# Assigned task
Copy the listing as it is written, and leave each picture out.

# Data shown
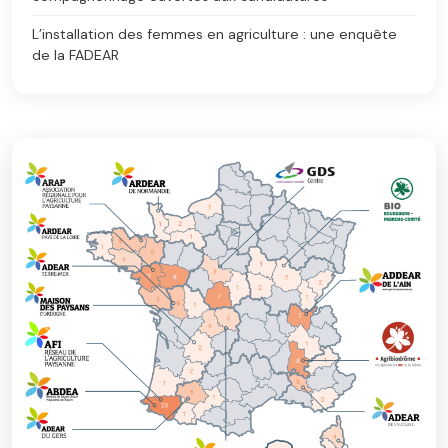
L’installation des femmes en agriculture : une enquête
de la FADEAR
Précédent
Suiva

# Exercise solution
L’installation des femmes en agriculture : une enquête
de la FADEAR
Précédent
Suiva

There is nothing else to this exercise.